Although there is no cluster headache cure, treatments may help reduce the frequency of attacks and the severity of pain. It may shorten the headache period. Medications are available which may prevent/reduce the pain or prevent a cycle from getting worse once it starts. Click here to find medications for headache treatment.

Because the pain of cluster headaches comes on so suddenly and may subside within a short time, over-the-counter medications such as aspirin or ibuprofen aren’t effective. The headache is usually gone before the drug starts working.

Other effective treatments include the use of high-flow oxygen through a mask (breathing in pure oxygen relieves cluster headache pain almost immediately – within 10 to 20 minutes) or using a local anesthetic (numbing medicine) in your nose.

You may also reduce the frequency of cluster headaches by avoiding triggers such as alcohol, smoking, stress, and maintaining a regular sleep schedule.

Some find that by exercising they can relieve the pain. Jogging in place, push-up, or sit-ups can all help.

Prevention

During a cluster period, it is important to keep to your usual routine, remain clam and avoid changes in your sleep pattern. Once a cluster period starts, a change in normal daily routines may cause the symptoms to arise. Follow these tips to help avoid a cluster attack:

  • Keep a regular sleep schedule. Cluster periods often begin when there are changes in your normal sleep schedule, something as simple as taking an afternoon nap can bring on the headaches.

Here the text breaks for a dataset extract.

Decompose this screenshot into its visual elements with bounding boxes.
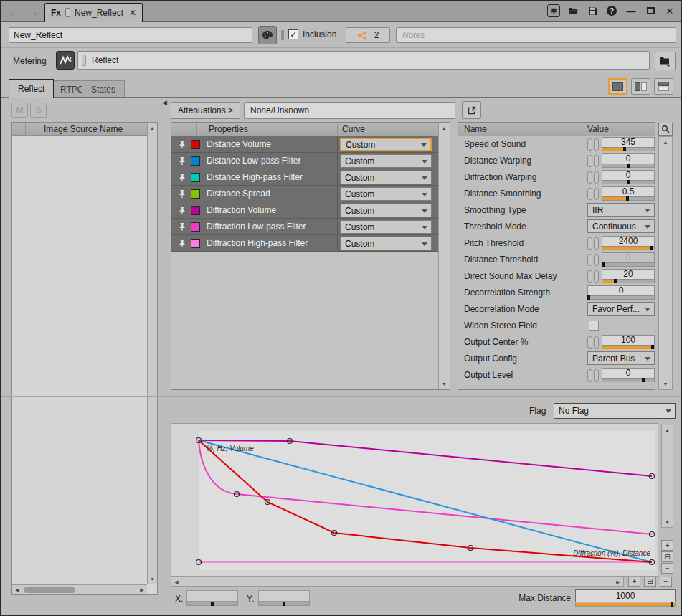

  • Avoid alcohol. Alcohol, including beer and wine, triggers cluster attacks almost immediately, even before you finish the first drink. Alcohol should be avoided completely until the cluster period is over.

  • Limit exposure to volatile substances. Prolonged exposure to substances may trigger an attack; these may include solvents, gasoline and oil-based paints.

  • Avoid high altitudes. The reduced oxygen at altitudes over 5,000 feet may trigger a headache.

  • Avoid tobacco products. Nicotine and other tobacco products may trigger a headache during a cluster period. It’s suggested that you stop smoking and avoid such products.

  • Avoid glare and bright lights. For some people, excessive glare, bright lights, or strobe lights might cause a headache.

  • Avoid stress. Stress may bring on attacks. The headaches may start when you are relaxing after a stressful time.